HiSPARC / correlation

(deprecated) Data correlation analysis

Geek Repo:Geek Repo

Github PK Tool:Github PK Tool

The search_operational_stations function could be made faster

153957 opened this issue · comments

This function now tries to download one day (yesterday) of data for each station it thinks exists. To check if they uploaded data yesterday and thus determine if they are active. This (according to the function description) might take 20 minutes.
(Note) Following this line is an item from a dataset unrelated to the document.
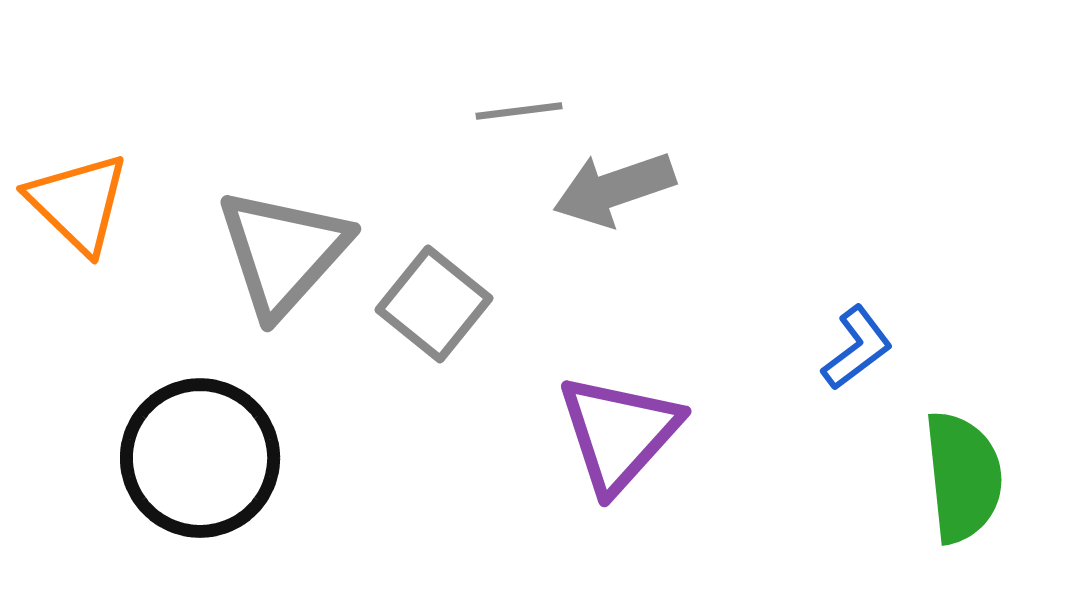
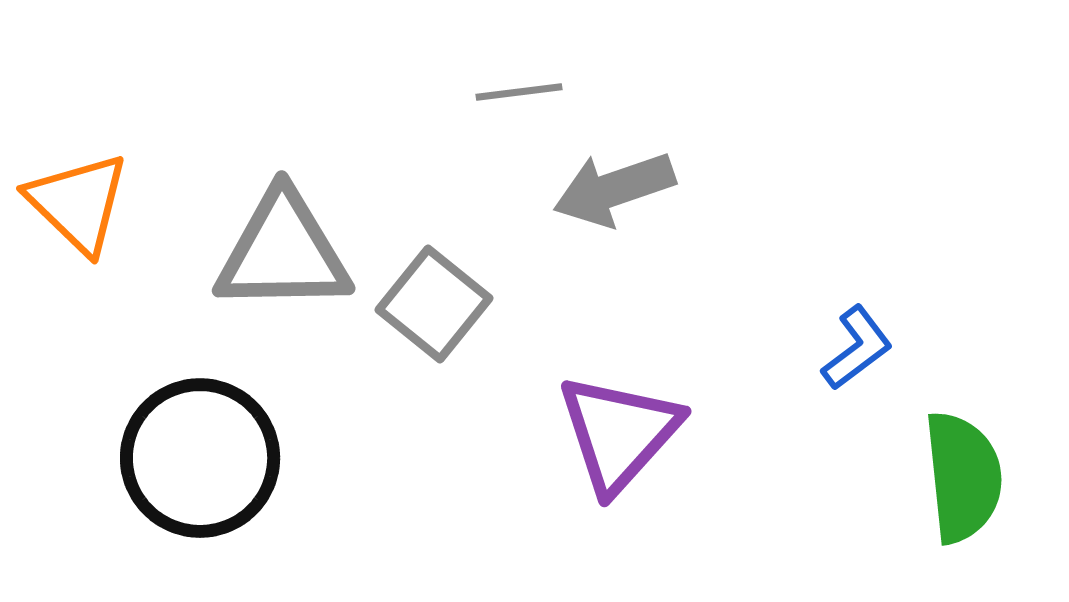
gray line: moved 19 px up
gray triangle: rotated 47 degrees clockwise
One plus is that the user will have a day of data for every station, but that should not be the function of this function.

It might be faster to simply try to visit their page on data.hisparc.nl to see if it exists, that means that station uploaded some data that day (otherwise it returns a 404 page):
Data: http://data.hisparc.nl/django/show/stations/95/2012/5/13/
No data: http://data.hisparc.nl/django/show/stations/95/2012/5/1/

The problem with this method is that it does not differentiate between event data and weather data.
So for some stations a more thorough check might be required:
Only weather: http://data.hisparc.nl/django/show/stations/501/2012/5/15/

Another option might be to try to directly download the Source or histogram from data.hisparc.nl.
Data: http://data.hisparc.nl/media/histogram-eventtime-501-2012-05-01.png
No data: http://data.hisparc.nl/media/histogram-eventtime-501-2012-05-15.png

Fixed in c732942
It now uses the Source download instead of the png files, because we are moving from png graphs to javascript graphs, so those pngs might be be available.

It now takes about 3 minutes to do the complete search.
Further improvements can probably be made, it seems that the slowest part is waiting for unavailable pages (= no data) returning a does-not-exist code.